I seemed to me, tired and hungry as I was becoming, that the road was just a little longer and a little bumpier every time I drove it. Surely just my imagination. As I had left Raten earlier, the nurse had asked me to grab a referral letter for the patient we were about to transport. In the bustle and the hurry I had completely forgotten. When we got back down to the nurse’s house, I borrowed a pen and a piece of paper and scribbled up a poor imitation of a referral letter that could only ever work in Papua New Guinea.

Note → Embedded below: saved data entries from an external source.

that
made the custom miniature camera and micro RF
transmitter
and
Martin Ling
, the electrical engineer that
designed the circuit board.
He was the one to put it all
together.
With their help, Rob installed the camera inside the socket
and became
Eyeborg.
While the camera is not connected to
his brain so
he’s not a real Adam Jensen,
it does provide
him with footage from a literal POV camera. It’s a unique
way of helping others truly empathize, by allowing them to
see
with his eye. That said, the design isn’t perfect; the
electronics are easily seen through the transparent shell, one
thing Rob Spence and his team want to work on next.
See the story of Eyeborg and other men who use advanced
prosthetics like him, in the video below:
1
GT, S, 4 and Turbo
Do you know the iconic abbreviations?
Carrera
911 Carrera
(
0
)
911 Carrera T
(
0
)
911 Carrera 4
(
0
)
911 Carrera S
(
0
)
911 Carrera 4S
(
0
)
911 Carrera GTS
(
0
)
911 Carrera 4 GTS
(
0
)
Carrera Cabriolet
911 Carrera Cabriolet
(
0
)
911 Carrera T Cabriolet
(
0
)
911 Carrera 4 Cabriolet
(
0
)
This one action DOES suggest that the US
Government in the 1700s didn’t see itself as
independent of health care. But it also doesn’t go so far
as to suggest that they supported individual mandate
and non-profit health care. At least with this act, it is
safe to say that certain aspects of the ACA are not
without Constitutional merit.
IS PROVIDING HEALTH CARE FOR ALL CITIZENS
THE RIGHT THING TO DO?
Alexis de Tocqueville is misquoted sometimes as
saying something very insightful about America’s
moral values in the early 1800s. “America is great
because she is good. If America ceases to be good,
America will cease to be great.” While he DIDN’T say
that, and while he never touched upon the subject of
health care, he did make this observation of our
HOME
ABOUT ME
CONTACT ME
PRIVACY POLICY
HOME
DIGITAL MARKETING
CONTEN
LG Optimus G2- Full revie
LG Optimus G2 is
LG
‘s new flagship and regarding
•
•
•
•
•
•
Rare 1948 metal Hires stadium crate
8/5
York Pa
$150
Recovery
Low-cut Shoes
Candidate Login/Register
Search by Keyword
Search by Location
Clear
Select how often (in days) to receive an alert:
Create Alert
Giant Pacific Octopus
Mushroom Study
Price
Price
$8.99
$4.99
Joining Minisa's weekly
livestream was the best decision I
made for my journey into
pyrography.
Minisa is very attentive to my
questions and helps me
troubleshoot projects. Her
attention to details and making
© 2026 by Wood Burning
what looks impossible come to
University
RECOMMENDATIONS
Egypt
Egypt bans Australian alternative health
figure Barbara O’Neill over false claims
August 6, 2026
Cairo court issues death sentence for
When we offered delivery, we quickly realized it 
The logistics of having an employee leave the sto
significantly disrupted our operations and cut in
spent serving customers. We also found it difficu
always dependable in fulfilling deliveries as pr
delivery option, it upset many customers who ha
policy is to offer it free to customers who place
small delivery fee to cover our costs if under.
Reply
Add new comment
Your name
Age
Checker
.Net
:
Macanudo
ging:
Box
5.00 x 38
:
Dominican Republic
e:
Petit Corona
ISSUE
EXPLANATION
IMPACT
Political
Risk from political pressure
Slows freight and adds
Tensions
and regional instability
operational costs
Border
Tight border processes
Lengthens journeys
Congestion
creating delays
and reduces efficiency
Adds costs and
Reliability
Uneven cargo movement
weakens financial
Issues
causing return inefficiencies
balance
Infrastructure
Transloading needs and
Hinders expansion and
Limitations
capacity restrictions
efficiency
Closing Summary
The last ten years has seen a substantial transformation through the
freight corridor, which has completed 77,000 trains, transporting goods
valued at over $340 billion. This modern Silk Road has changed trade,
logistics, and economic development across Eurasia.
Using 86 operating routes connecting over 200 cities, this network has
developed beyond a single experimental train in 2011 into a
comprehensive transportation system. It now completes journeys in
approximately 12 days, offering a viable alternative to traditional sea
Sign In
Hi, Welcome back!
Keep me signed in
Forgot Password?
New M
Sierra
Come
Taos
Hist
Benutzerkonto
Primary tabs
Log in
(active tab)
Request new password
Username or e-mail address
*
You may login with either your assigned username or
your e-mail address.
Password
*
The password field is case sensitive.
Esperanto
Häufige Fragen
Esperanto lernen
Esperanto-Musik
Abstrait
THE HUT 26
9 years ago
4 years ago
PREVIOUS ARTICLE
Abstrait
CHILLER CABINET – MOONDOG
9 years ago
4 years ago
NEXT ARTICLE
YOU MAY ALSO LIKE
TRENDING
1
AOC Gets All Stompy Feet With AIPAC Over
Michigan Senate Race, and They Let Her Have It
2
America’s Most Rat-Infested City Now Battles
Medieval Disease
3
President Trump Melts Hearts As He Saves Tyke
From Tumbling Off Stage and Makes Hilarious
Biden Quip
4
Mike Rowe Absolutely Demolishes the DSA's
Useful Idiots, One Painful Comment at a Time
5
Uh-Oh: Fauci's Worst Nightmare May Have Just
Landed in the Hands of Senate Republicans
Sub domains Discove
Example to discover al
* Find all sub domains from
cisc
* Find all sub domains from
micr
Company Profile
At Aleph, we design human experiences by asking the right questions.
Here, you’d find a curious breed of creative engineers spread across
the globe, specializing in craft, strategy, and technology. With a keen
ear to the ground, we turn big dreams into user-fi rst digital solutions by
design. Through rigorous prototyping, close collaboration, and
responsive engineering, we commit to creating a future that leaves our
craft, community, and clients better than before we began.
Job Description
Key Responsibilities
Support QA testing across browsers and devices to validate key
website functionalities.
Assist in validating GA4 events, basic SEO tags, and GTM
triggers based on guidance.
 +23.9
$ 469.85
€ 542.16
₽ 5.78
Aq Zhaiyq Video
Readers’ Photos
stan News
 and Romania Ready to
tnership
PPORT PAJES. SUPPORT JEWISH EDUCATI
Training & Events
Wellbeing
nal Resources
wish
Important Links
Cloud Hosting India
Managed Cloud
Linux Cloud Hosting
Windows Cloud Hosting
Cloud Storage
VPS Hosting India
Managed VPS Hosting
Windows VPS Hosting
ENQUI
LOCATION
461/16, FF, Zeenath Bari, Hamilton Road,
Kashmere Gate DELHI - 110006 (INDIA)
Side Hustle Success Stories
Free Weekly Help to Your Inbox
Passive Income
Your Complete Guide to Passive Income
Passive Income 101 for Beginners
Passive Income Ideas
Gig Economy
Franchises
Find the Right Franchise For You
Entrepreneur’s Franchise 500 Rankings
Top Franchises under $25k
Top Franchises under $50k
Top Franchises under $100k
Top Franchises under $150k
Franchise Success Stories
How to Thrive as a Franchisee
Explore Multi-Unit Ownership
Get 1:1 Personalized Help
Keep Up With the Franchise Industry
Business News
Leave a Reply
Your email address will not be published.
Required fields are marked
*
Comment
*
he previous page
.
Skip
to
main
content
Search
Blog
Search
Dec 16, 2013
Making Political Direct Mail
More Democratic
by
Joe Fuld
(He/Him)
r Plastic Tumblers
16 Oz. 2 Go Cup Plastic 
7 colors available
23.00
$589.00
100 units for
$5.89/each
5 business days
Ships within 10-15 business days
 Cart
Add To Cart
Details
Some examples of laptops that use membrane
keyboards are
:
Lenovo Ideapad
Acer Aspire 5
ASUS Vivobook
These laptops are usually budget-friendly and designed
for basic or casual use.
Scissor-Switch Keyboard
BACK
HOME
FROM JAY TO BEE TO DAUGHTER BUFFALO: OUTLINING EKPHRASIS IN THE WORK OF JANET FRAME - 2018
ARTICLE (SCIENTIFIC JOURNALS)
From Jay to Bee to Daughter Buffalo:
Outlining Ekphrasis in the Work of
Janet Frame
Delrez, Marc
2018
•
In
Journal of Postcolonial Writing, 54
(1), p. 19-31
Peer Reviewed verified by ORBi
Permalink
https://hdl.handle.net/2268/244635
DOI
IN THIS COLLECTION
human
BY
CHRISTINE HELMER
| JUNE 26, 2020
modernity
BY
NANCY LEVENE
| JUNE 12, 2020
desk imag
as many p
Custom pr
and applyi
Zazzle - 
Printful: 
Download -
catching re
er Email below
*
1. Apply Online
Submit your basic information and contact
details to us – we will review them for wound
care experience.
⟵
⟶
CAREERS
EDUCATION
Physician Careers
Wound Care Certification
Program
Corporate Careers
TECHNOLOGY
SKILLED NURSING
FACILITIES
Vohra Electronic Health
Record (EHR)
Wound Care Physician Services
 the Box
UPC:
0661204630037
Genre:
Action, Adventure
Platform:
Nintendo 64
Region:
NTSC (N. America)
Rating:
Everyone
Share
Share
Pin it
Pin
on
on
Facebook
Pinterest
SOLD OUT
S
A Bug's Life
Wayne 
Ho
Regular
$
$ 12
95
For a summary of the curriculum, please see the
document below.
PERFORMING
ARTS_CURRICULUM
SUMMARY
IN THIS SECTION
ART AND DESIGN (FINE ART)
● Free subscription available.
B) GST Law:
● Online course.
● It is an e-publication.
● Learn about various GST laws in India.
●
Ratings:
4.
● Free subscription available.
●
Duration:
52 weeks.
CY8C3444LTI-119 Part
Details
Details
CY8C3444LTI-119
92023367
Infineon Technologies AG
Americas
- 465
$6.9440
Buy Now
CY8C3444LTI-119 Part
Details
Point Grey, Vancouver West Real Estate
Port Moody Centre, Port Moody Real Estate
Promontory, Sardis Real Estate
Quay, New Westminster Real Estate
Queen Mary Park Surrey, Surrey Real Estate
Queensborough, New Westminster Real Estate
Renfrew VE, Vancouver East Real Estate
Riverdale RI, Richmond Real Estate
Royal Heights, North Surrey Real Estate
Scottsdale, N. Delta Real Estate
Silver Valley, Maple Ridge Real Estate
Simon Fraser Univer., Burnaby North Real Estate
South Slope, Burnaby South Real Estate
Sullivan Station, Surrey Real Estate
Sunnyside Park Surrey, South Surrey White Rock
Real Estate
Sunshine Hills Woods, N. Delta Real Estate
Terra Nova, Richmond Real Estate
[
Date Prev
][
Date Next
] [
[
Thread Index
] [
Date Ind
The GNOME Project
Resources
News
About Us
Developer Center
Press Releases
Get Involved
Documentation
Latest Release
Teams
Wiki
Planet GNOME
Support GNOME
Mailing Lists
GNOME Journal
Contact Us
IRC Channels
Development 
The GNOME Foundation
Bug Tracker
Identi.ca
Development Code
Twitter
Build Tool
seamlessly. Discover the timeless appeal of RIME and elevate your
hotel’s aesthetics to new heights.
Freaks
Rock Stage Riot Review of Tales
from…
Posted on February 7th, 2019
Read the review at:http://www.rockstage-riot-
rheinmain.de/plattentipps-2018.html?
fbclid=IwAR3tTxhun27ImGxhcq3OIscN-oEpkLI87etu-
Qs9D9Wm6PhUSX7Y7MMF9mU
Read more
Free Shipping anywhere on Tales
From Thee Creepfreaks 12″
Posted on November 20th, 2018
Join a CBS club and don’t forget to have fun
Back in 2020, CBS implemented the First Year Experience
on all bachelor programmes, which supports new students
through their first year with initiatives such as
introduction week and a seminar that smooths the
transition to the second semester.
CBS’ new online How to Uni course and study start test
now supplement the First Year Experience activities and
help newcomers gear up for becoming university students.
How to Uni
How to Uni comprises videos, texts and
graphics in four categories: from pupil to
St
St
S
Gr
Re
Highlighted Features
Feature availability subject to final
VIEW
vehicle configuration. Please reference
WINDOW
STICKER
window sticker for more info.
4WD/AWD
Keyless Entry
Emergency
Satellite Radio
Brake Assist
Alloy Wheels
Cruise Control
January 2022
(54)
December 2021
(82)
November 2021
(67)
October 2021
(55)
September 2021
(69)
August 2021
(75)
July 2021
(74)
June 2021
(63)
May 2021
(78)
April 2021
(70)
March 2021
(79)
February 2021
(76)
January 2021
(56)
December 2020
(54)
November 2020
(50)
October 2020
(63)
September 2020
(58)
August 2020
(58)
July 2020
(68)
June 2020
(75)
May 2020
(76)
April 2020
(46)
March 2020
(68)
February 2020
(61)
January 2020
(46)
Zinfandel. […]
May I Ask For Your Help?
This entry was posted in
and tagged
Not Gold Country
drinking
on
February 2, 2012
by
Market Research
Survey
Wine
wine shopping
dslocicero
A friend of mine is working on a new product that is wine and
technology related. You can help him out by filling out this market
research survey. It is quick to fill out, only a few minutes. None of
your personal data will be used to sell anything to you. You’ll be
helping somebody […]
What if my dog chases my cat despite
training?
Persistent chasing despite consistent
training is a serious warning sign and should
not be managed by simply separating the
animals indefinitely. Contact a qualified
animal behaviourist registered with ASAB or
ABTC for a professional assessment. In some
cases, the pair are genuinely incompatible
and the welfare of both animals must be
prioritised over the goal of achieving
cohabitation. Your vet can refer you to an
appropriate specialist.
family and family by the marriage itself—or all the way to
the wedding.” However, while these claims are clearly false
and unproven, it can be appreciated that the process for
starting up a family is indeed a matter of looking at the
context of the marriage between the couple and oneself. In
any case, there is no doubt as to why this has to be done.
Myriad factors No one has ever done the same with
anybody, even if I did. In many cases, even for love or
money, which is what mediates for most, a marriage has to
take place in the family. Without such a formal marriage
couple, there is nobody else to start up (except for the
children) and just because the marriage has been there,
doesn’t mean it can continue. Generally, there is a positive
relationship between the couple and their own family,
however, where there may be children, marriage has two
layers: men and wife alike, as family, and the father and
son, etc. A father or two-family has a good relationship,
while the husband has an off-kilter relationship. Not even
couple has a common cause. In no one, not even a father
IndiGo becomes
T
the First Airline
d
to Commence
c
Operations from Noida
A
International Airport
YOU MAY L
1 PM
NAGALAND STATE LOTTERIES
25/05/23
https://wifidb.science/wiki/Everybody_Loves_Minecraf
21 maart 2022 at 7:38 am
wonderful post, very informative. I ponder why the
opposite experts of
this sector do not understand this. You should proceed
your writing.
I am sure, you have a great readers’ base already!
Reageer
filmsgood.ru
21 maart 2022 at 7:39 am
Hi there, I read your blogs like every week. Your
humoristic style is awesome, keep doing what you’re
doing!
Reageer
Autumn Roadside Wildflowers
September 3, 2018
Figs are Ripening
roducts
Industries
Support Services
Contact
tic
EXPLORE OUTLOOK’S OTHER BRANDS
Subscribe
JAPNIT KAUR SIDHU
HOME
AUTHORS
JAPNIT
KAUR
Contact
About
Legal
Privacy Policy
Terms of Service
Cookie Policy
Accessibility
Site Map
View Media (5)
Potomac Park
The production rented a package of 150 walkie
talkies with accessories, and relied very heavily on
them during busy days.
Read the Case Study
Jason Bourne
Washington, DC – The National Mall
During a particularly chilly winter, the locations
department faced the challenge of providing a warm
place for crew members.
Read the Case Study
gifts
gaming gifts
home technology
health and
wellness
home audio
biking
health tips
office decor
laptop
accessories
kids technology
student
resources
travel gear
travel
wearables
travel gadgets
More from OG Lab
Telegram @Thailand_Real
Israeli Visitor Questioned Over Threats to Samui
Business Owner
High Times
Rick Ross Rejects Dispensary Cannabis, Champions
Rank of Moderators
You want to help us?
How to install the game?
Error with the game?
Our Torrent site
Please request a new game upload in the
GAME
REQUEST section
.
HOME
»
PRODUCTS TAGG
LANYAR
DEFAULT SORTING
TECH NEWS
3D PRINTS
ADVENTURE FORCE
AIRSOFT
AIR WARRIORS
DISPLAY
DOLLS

We made it safely to the water in just about an hour or so. By now it was ten o’clock at night. As I was backing the trailer into the water to unload the boat, I heard a loud bang and the trailer hitch leaped off the back of the tractor. Luckily, the weight of the boat was already in the water so we didn’t have any trouble unloading it or re-attaching the trailer afterwards. What had happened was the the trailer had actually broken between the hitch and the body where the boat sits, but because of my tiredness or the darkness or the busyness all around me, I didn’t even notice. I actually ended up towing the trailer all the way back with it hanging on by only a thin ribbon of twisted metal.


After the boat left, the crowds dispersed leaving me and one other other guy to make the long, dark and weary trip back to the village. The throaty roar of the tractor engine discouraged conversation So we followed the long, potholed road mostly in silence. I felt almost peaceful driving a tractor pulling an empty trailer back towards home.

Once we got back to the base I parked the tractor in the front yard and shut it off. Dismounting I took a look at the trailer and only then noticed that it was broken and dragging on the ground. I asked my last companion when it had happened and he was unsure. I didn’t remember hearing it break and it was so light (the trailer that is, the night was quite dark), I hadn’t noticed it dragging, so I concluded it must have somehow broken just at that moment. Determined to worry about it on the morrow, I headed back to the house.

At the time it seemed like a whole big ordeal to me. But in retrospect, it’s just the kind of thing people do out here. And have been doing as long as there’ve been missions and frontiers. Most people just don’t make a big deal out of how much work it is just to get groceries sometimes. And the patient? She traveled by boat for another three hours and then four more by car over the worst road I’ve ever driven. Chris Cooke, the expat nurse who’d picked her up, didn’t even check her in at the hospital, instead he drove to the back and transported her directly to the maternity ward, only afterward sending someone to formally admit her. At eight in the morning, the doctors arrived and performed an emergency Caesarean section. Both mother and child are living and healthy. Chris told me that the baby would have definitely died if we hadn’t gotten them out and the mother’s life would have been in grave peril. So I guess it wasn’t all effort in vain. I just wish people could have emergencies before 8 o’clock at night. Oh, well, so is the life.